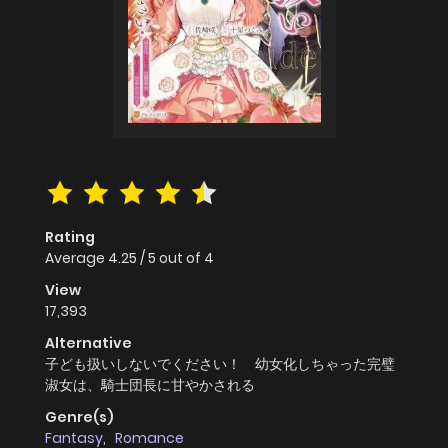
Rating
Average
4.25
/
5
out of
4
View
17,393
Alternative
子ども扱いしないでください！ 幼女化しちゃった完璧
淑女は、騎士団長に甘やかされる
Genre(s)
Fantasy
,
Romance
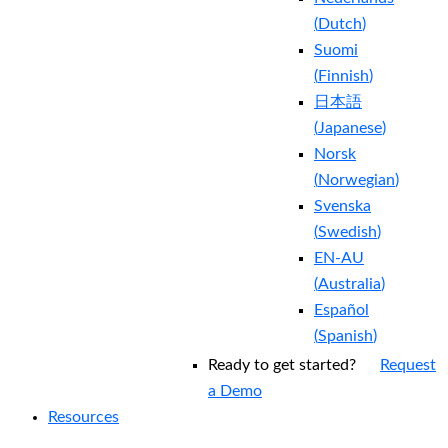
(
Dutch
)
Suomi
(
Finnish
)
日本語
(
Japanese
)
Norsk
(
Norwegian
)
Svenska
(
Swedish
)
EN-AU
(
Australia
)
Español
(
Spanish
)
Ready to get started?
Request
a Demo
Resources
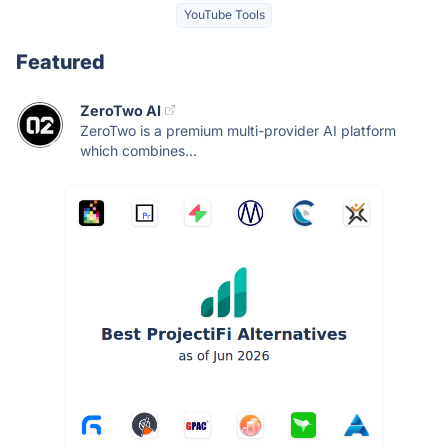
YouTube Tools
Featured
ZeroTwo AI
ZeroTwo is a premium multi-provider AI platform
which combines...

§ EXERCISE GOAL:
A word-for-word copy is needed of the lines from the line holding "Alternative" through the end of the records, both included, excluding every picture.

§ ANSWER BELOW:
Alternative
子ども扱いしないでください！ 幼女化しちゃった完璧
淑女は、騎士団長に甘やかされる
Genre(s)
Fantasy
,
Romance
(
Dutch
)
Suomi
(
Finnish
)
日本語
(
Japanese
)
Norsk
(
Norwegian
)
Svenska
(
Swedish
)
EN-AU
(
Australia
)
Español
(
Spanish
)
Ready to get started?
Request
a Demo
Resources
YouTube Tools
Featured
ZeroTwo AI
ZeroTwo is a premium multi-provider AI platform
which combines...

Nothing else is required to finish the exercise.